# What piece am I missing to turn this idea into a programming language?

I've been doing some reading (I'll name drop along the way) and have selected a few scattered ideas that I think could be cobbled together into a nifty esoteric programming language. But I'm having some difficulty assembling the parts.

Kleene's Theorem states: Any Regular Set can be recognized by some Finite-State Machine (Minsky 4.3).

Minsky's Theorem 3.5: Every Finite-State machine is equivalent to, and can be "simulated by", some neural net.

"There is a natural way to represent any forest as a binary tree." (Knuth, v1, 333).

And according to Bentley (Programming Pearls, p.126) a binary tree can be encoded as a flat array.

So I'm imagining an array of bit-fields (say 4 bits so it can easily be worked with in hexadecimal). Each field indicates a type of automaton, and the positions of the array encode (via an intermediary binary tree representation) a forest which approximates (? missing piece ?) the power of a graph.

I'm somewhat bewildered by the possibilities of automaton sets to try, and of course the fun Universal Automata require three inputs (I worked up an algorithm inspired by Bentley to encode a ternary tree implicitly in a flat array, but it feels like the wrong direction). So I'd appreciate any side-bar guidance on that. Current best idea: the normal set: and or xor not nand nor, with remaining bits used for threshold weights on the inputs.

So the big piece I'm missing is a formalism for applying one of these nibble-strings to a datum. Any ideas or related research I should look into?

Edit: My theoretical support suggests that the type of computations will probably be limited to RL acceptors (and maybe generators, but I haven't thought that through).

So, I tried to find an example to flesh this out. The C int isdigit(int c) function performs a logical computation on (in effect) a bit-string. Assuming ASCII, where the valid digits are 0x30 0x31 0x32 0x33 0x34 0x35 0x36 0x37 0x38 0x39, so bit 7 must be off, bit 6 must be off, bit 5 must be on, and bit 4 must be on: these giving us the 0x30 prefix; then bit 3 must be off (0-7) or if bit 3 is on, bit 2 must be off and bit 1 must be off (suppressing A-F), and don't care about bit 0 (allowing 8 and 9). If you represent the input c as a bit-array (c[0]..c[7]), this becomes

~c[7] & (~c[6] & (c[5] & (c[4] & (~c[3] | (~c[2] & ~c[1])))))


Arranging the operators into a tree (colon (:) represents a wire since pipe (|) is logical or),

c[7]  6   5   4   3   2   1   0
~    ~   :   :   ~   ~   ~   :
&     :   :   :     &
&      :      |
&        :
&


My thought based on this is to insert "input lead" tokens into the tree which receive the values of the input bit assigned in a left-to-right manner. And I also need a ground or sink to explicitly ignore certain inputs (like c[0] above).

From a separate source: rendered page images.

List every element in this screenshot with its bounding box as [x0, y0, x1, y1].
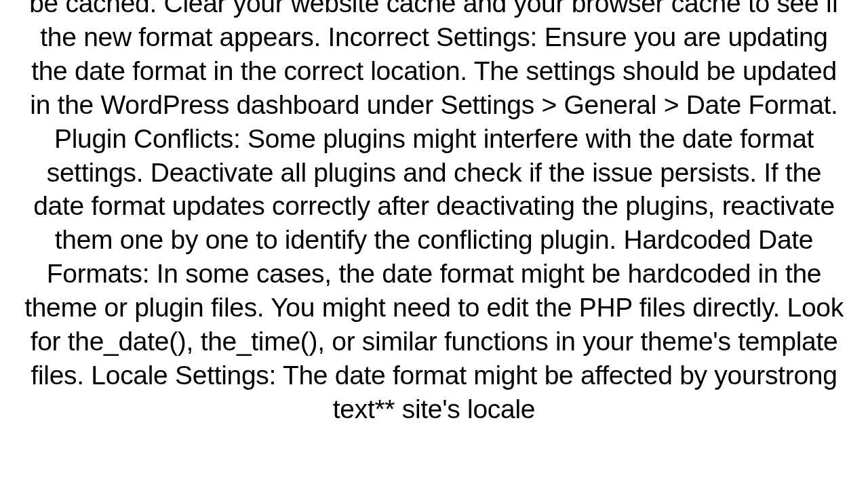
document-body: be cached. Clear your website cache and … — [0, 0, 868, 426]
body-text: be cached. Clear your website cache and … — [24, 0, 844, 424]
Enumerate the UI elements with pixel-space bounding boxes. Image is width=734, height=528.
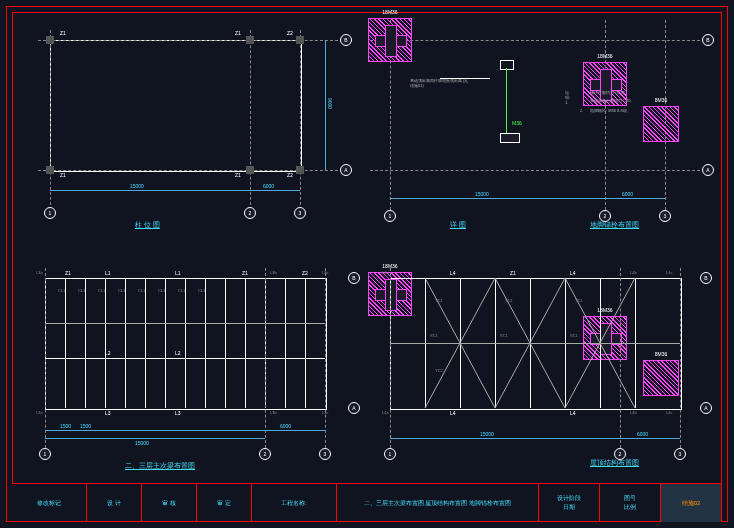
dim bbox=[605, 198, 665, 199]
note-2: 基础混凝土等级为 C20。 bbox=[590, 98, 700, 103]
lbl: YC1 bbox=[435, 298, 443, 303]
dim-span2-txt: 6000 bbox=[263, 183, 274, 189]
anchor-lbl: M36 bbox=[512, 120, 522, 126]
building-outline bbox=[50, 40, 302, 172]
plan-title-4: 屋顶结构布置图 bbox=[590, 458, 639, 468]
plan-title-2: 地脚锚栓布置图 bbox=[590, 220, 639, 230]
col-z1: Z1 bbox=[235, 30, 241, 36]
detail-title: 详 图 bbox=[450, 220, 466, 230]
grid-2 bbox=[605, 20, 606, 210]
cl: CL1 bbox=[58, 288, 65, 293]
tb-approve: 审 定 bbox=[197, 484, 252, 522]
tb-no-v: 结施02 bbox=[661, 484, 722, 522]
plan-title-1: 柱 位 图 bbox=[135, 220, 160, 230]
note-3: 地脚螺栓: M36 8.8级。 bbox=[590, 108, 700, 113]
dim-txt: 6000 bbox=[622, 191, 633, 197]
cl: CL1 bbox=[198, 288, 205, 293]
bubble-3: 3 bbox=[659, 210, 671, 222]
plan-anchor-layout: 18M36 18M36 8M36 18M36 18M36 8M36 M36 说 … bbox=[360, 20, 710, 230]
bubble-1: 1 bbox=[384, 210, 396, 222]
plan-column-layout: Z1 Z1 Z2 Z1 Z1 Z2 B A 1 2 3 15000 6000 9… bbox=[20, 20, 350, 230]
column-square bbox=[296, 166, 304, 174]
lbl: Z1 bbox=[65, 270, 71, 276]
grid-a bbox=[370, 170, 700, 171]
col-z2: Z2 bbox=[287, 30, 293, 36]
lbl: L4c bbox=[666, 410, 672, 415]
lbl: Z2 bbox=[302, 270, 308, 276]
lbl: L3b bbox=[270, 410, 277, 415]
secondary-grid bbox=[45, 278, 325, 408]
bubble-3: 3 bbox=[674, 448, 686, 460]
lbl: L4 bbox=[450, 270, 456, 276]
cl: CL1 bbox=[178, 288, 185, 293]
col-z1: Z1 bbox=[60, 172, 66, 178]
dim-span1 bbox=[50, 190, 250, 191]
bubble-2: 2 bbox=[244, 207, 256, 219]
elev-note: 基础顶标高同柱脚底板底标高 (见结施01) bbox=[410, 78, 470, 88]
bubble-1: 1 bbox=[384, 448, 396, 460]
plan-floor-beam: L3a Z1 L1 L1 Z1 L3b Z2 L3c CL1 CL1 CL1 C… bbox=[20, 258, 360, 468]
column-square bbox=[296, 36, 304, 44]
lbl: SC1 bbox=[570, 333, 578, 338]
tb-no: 图号比例 bbox=[600, 484, 661, 522]
lbl: YC2 bbox=[435, 368, 443, 373]
lbl: L2 bbox=[105, 350, 111, 356]
dim-span1-txt: 15000 bbox=[130, 183, 144, 189]
bubble-a: A bbox=[340, 164, 352, 176]
grid-3 bbox=[300, 30, 301, 205]
grid-b bbox=[38, 40, 338, 41]
grid-1 bbox=[50, 30, 51, 205]
grid-a bbox=[38, 170, 338, 171]
anchor-rod bbox=[506, 68, 507, 133]
dim: 6000 bbox=[637, 431, 648, 437]
tb-title: 二、三层主次梁布置图 屋顶结构布置图 地脚锚栓布置图 bbox=[337, 484, 539, 522]
dim-txt: 15000 bbox=[475, 191, 489, 197]
lbl: Z1 bbox=[242, 270, 248, 276]
nut-top bbox=[500, 60, 514, 70]
column-square bbox=[246, 166, 254, 174]
tb-stage: 设计阶段日期 bbox=[539, 484, 600, 522]
col-z1: Z1 bbox=[60, 30, 66, 36]
title-block: 修改标记 设 计 审 核 审 定 工程名称: 二、三层主次梁布置图 屋顶结构布置… bbox=[12, 483, 722, 522]
lbl: L3 bbox=[175, 410, 181, 416]
note-1: 钢柱牛腿均为 Q235 bbox=[590, 90, 700, 95]
lbl: YC1 bbox=[505, 298, 513, 303]
lbl: SC1 bbox=[500, 333, 508, 338]
lbl: L4a bbox=[382, 410, 389, 415]
bubble-b: B bbox=[700, 272, 712, 284]
dim-bay-txt: 9000 bbox=[327, 98, 333, 109]
dim: 15000 bbox=[135, 440, 149, 446]
lbl: L2 bbox=[175, 350, 181, 356]
col-z2: Z2 bbox=[287, 172, 293, 178]
grid-2 bbox=[250, 30, 251, 205]
anchor-detail: M36 说 明: 1. 钢柱牛腿均为 Q235 基础混凝土等级为 C20。 2.… bbox=[470, 60, 550, 150]
lbl: L4c bbox=[666, 270, 672, 275]
bubble-a: A bbox=[700, 402, 712, 414]
lbl: L4 bbox=[570, 270, 576, 276]
bubble-b: B bbox=[348, 272, 360, 284]
cl: CL1 bbox=[138, 288, 145, 293]
bubble-3: 3 bbox=[294, 207, 306, 219]
cl: CL1 bbox=[78, 288, 85, 293]
lbl: SC1 bbox=[430, 333, 438, 338]
column-square bbox=[46, 166, 54, 174]
bubble-2: 2 bbox=[259, 448, 271, 460]
dim bbox=[390, 198, 605, 199]
lbl: L4a bbox=[382, 270, 389, 275]
bubble-a: A bbox=[702, 164, 714, 176]
cl: CL1 bbox=[98, 288, 105, 293]
note-ln2: 2. bbox=[580, 108, 583, 113]
tb-check: 审 核 bbox=[142, 484, 197, 522]
dim-span2 bbox=[250, 190, 300, 191]
col-z1: Z1 bbox=[235, 172, 241, 178]
bubble-1: 1 bbox=[39, 448, 51, 460]
grid-b bbox=[370, 40, 700, 41]
note-ln: 说 明: 1. bbox=[565, 90, 570, 105]
bubble-b: B bbox=[340, 34, 352, 46]
lbl: Z1 bbox=[510, 270, 516, 276]
dim: 1500 bbox=[80, 423, 91, 429]
dim-bay bbox=[325, 40, 326, 170]
cl: CL1 bbox=[158, 288, 165, 293]
column-square bbox=[46, 36, 54, 44]
base-plate: 18M36 bbox=[368, 18, 412, 62]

This leads me to make NOT (~) a binary operator which negates the left input and simply absorbs right input. And in the course of trying this, I also realized the necessity for a ZERO token to build masks (and to provide dummy input for NOTs).

So the new set is: &(and) |(or) ^(xor) ~(not x, sink y) 0(zero) I(input)

So the tree becomes (flipping up for down)

                 ^
&           &
&       |      I 0
&   I  ~     &
&   I   I 0  ~   ~
~   ~         I 0 I 0
I 0 I 0
=   =  = = =   =   =  =
7   6  5 4 3   2   1  0


Which encodes into the array (skipping the "forest<=>tree" part, "_" represents a blank)

_ ^ & & & | I 0 & I ~ & _ _ _ _ & I _ _ I 0 ~ ~ _
_ _ _ _ _ _ _ ~ ~ _ _ _ _ _ _ _ _ _ _ I 0 I 0 _
_ _ _ _ _ _ _ _ _ _ _ _ _ _ _ I 0 I 0


The tree->array encoding always put the root in array(1) so with zero-indexed array, there's a convenient blank at the beginning that could be used for linkage, I think.

With only 6 operators, I suppose it could be encoded in octal.

By packing a forest of trees, we could represent a chain of acceptors each applied on the next input depending on the result of the previous.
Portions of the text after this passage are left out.